EXERCISE MATERIAL:
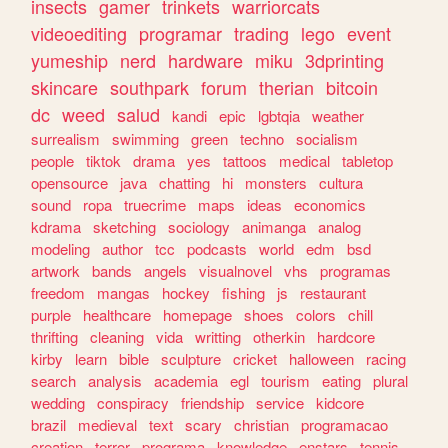
insects
gamer
trinkets
warriorcats
videoediting
programar
trading
lego
event
yumeship
nerd
hardware
miku
3dprinting
skincare
southpark
forum
therian
bitcoin
dc
weed
salud
kandi
epic
lgbtqia
weather
surrealism
swimming
green
techno
socialism
people
tiktok
drama
yes
tattoos
medical
tabletop
opensource
java
chatting
hi
monsters
cultura
sound
ropa
truecrime
maps
ideas
economics
kdrama
sketching
sociology
animanga
analog
modeling
author
tcc
podcasts
world
edm
bsd
artwork
bands
angels
visualnovel
vhs
programas
freedom
mangas
hockey
fishing
js
restaurant
purple
healthcare
homepage
shoes
colors
chill
thrifting
cleaning
vida
writting
otherkin
hardcore
kirby
learn
bible
sculpture
cricket
halloween
racing
search
analysis
academia
egl
tourism
eating
plural
wedding
conspiracy
friendship
service
kidcore
brazil
medieval
text
scary
christian
programacao
creation
terror
programa
knowledge
enstars
tennis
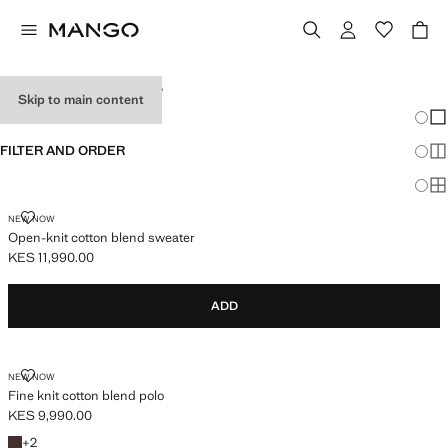
MEN'S POLO SHIRTS
Skip to main content
Chang
Sh
FILTER AND ORDER
Sh
Sh
NEW NOW
Open-knit cotton blend sweater
KES 11,990.00
Current price [KES 11,990.00 ]
ADD
NEW NOW
Fine knit cotton blend polo
KES 9,990.00
Current price [KES 9,990.00 ]
+2 colours
+
2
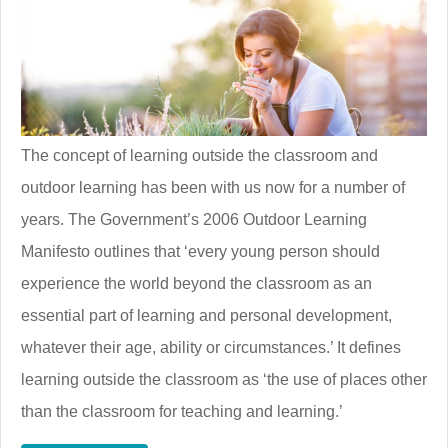
The concept of learning outside the classroom and
outdoor learning has been with us now for a number of
years. The Government’s 2006 Outdoor Learning
Manifesto outlines that ‘every young person should
experience the world beyond the classroom as an
essential part of learning and personal development,
whatever their age, ability or circumstances.’ It defines
learning outside the classroom as ‘the use of places other
than the classroom for teaching and learning.’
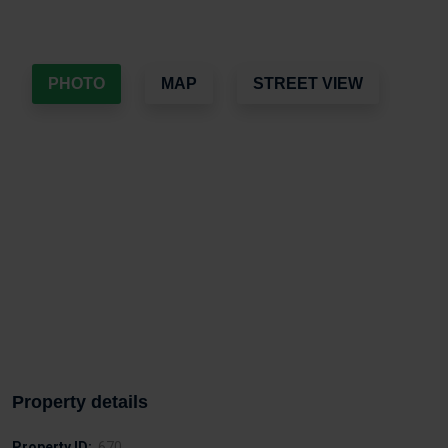
PHOTO
MAP
STREET VIEW
Property details
Property ID:
670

WHAT IS NEEDED: Work out how many lines in the records above contain the word "cotton", and give only that number.

ANSWER FOR THIS EXERCISE: 2